Published in the upcoming online edition of the Proceedings of the National Academy of Sciences, researchers found that people at high risk of developing depression had a 28 percent thinning of the right cortex, the brain's outermost surface, compared to people with no known risk.

The cerebral cortex is the part of the brain that governs planning, reasoning and mood. Thinning of the cortex may hinder these functions, researchers say.
"If you have thinning in this portion of the brain, it interferes with the processing of emotional stimuli," Dr. Peterson said. "We think that's what makes [people] vulnerable to developing anxiety and depression--it essentially isolates them in an emotional world."

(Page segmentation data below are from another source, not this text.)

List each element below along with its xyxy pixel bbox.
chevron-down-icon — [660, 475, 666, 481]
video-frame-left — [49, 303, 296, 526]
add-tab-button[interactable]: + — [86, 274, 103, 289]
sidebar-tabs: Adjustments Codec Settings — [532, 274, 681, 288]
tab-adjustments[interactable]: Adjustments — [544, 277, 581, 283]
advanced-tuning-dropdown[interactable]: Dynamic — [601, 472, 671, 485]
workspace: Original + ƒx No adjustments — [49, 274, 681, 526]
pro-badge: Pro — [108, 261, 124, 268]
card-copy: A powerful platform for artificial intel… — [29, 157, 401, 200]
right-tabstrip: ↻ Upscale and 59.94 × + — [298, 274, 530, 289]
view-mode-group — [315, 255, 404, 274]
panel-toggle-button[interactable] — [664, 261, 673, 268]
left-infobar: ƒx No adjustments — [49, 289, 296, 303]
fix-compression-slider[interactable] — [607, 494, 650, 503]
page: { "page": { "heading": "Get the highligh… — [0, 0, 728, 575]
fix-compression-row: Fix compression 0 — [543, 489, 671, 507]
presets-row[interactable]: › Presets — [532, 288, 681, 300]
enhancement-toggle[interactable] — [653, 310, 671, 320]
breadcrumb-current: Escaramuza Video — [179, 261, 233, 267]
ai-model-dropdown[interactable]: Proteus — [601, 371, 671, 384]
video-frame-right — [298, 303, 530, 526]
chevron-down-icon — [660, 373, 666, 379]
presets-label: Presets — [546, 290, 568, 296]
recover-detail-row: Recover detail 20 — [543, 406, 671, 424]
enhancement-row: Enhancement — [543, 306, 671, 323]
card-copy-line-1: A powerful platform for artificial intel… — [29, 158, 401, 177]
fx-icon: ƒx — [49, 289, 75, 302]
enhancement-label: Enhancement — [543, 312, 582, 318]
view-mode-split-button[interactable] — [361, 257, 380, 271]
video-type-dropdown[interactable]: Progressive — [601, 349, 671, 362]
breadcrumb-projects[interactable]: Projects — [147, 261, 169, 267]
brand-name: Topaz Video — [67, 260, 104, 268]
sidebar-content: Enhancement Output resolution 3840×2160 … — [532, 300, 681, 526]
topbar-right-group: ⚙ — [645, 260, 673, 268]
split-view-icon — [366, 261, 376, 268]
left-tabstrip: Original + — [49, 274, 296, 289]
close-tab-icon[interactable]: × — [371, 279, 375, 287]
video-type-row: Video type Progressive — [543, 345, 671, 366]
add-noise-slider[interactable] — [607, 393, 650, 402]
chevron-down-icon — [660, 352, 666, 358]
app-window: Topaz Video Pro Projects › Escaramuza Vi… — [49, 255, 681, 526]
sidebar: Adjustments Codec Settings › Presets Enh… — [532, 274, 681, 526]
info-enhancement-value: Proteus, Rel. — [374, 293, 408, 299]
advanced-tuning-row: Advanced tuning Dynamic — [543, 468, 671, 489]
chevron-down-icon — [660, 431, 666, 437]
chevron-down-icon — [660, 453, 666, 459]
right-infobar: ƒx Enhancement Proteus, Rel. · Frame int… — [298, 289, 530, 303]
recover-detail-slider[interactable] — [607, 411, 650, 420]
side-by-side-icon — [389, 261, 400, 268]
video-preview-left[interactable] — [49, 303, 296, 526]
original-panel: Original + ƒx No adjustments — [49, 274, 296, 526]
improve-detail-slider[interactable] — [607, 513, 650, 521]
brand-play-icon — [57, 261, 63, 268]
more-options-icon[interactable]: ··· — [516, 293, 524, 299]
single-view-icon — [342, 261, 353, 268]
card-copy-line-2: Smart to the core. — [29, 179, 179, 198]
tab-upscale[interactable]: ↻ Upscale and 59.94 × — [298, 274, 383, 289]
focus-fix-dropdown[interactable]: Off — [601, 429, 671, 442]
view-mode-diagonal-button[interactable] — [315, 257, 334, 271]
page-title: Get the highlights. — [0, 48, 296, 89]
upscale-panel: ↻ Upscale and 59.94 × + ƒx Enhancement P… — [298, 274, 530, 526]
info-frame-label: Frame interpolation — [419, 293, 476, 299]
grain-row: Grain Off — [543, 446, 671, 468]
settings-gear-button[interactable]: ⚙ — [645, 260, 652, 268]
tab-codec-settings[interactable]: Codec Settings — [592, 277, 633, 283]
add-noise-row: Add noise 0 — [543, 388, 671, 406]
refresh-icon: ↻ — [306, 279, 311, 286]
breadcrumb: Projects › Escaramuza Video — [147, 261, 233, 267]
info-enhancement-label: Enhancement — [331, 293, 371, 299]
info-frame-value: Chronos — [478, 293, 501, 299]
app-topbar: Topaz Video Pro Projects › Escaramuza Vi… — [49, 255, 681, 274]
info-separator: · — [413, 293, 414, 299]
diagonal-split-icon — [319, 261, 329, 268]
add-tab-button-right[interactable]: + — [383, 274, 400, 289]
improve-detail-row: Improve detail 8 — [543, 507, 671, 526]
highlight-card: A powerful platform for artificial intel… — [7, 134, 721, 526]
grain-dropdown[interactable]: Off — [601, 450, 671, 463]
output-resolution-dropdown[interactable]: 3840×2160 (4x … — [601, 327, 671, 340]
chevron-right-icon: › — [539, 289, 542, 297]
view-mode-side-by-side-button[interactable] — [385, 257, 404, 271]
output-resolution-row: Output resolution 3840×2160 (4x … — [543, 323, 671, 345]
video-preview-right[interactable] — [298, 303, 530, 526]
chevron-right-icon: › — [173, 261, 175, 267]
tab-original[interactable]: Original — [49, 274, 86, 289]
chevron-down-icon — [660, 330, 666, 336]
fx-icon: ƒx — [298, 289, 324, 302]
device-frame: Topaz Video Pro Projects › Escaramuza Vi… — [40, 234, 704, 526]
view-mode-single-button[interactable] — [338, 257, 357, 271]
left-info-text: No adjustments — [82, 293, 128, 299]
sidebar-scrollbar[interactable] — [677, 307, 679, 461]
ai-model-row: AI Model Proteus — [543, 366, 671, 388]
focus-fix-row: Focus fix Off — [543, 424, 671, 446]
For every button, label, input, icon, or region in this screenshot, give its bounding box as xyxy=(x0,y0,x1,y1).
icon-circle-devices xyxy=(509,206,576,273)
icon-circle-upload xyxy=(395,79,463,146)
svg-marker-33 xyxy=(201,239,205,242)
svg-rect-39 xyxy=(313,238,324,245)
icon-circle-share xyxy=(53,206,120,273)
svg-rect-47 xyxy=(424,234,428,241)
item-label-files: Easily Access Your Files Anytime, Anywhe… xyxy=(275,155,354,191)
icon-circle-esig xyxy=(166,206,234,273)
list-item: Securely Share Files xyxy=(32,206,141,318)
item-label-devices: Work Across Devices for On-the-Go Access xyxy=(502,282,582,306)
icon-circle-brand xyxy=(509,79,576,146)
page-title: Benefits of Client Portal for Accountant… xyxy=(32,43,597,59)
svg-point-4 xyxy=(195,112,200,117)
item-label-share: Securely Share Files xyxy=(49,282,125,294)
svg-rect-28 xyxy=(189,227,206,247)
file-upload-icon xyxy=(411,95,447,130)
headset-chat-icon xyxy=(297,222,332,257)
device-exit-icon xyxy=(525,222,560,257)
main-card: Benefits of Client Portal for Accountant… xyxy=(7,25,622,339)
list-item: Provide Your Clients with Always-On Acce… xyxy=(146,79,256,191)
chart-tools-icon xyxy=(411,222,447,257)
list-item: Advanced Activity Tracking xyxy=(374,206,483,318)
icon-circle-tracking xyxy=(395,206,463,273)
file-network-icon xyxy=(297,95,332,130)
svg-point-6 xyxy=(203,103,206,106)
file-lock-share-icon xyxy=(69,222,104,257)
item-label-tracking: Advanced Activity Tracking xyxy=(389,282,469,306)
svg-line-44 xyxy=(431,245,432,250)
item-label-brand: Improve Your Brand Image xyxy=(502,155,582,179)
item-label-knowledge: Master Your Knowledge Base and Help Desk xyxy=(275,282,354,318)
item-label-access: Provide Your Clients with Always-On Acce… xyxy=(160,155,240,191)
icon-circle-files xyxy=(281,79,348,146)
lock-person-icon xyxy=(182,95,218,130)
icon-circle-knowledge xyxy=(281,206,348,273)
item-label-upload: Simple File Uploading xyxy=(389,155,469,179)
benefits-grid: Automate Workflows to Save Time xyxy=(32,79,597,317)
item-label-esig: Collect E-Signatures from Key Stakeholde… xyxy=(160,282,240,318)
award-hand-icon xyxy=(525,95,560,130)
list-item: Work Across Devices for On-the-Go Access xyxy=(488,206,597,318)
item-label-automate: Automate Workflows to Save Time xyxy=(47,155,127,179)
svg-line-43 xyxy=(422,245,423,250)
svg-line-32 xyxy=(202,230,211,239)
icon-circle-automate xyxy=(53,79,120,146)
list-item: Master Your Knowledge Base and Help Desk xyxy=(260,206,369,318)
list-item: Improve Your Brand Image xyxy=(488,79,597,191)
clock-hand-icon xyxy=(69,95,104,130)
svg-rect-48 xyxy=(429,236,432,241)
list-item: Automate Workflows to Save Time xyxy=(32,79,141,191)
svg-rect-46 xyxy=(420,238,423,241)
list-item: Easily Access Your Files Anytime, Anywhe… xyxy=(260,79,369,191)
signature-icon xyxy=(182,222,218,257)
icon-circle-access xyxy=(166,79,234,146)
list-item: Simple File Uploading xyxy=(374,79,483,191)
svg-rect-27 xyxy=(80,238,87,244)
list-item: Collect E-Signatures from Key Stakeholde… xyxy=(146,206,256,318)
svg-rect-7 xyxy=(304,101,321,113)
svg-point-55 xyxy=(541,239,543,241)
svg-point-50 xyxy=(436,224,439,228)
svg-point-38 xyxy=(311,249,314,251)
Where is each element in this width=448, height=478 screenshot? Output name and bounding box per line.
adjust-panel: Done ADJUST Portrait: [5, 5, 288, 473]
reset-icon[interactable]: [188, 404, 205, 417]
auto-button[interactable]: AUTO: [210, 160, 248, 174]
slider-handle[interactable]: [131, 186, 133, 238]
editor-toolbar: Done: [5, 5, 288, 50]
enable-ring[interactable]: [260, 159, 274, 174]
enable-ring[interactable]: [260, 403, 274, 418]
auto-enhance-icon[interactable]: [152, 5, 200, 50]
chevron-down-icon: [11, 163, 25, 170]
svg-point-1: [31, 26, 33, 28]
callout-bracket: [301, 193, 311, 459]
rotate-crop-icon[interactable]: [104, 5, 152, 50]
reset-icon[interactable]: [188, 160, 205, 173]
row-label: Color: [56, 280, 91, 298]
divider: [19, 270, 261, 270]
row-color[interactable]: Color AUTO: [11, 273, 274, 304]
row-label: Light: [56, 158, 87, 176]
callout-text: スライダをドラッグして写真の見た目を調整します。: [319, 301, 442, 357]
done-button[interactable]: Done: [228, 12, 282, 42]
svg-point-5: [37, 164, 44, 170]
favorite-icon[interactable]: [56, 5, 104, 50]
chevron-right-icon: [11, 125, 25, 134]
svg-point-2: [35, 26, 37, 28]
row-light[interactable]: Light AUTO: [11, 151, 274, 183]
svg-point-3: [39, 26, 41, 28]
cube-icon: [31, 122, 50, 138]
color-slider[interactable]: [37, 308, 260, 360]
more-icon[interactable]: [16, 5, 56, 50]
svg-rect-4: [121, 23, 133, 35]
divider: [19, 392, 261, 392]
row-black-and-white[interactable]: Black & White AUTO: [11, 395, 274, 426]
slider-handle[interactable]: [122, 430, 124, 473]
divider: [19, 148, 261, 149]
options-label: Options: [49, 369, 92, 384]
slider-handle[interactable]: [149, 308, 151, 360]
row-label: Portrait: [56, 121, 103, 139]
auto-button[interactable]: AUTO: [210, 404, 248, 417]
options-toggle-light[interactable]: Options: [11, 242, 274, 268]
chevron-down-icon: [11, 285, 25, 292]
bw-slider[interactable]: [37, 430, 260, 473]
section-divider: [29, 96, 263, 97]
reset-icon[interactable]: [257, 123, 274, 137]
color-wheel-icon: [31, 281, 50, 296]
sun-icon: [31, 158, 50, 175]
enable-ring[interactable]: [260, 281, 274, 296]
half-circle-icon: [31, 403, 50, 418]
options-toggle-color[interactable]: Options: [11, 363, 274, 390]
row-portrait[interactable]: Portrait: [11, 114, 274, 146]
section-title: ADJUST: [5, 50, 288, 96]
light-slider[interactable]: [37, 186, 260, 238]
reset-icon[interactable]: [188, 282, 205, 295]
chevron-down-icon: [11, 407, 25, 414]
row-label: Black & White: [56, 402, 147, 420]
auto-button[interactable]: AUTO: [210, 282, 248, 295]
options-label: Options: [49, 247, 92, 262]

The drastic reduction surprised researchers, which they say is on par with the loss of brain matter typically observed in persons with Alzheimer's disease and schizophrenia. "The difference was so great that at first we almost didn't believe it. But we checked and re-checked all of our data, and we looked for all possible alternative explanations, and still the difference was there," said Dr. Bradley Peterson, director of Child & Adolescent Psychiatry and director of MRI Research in the Department of Psychiatry at Columbia University Medical Center and the New York State Psychiatric Institute, and lead author of the study.

Additional tests measured each person's level of inattention to and memory for such cues. The less brain material patients had in the right cortex, the worse they performed on the attention and memory tests.

The study compared the thickness of the cortex by imaging the brains of 131 subjects, aged 6 to 54 years old, with and without a family history of depression. Structural differences were observed in the biological offspring of depressed subjects but were not found in the biological offspring of those who were not depressed.

One of the goals of the study was to determine whether structural abnormalities in the brain predispose people to depression or are a cause of the illness. Dr. Peterson said, "Because previous biological studies only focused on a relatively small number of individuals who already suffered from depression, their findings were unable to tease out whether those differences represented the causes of depressive illness, or a consequence."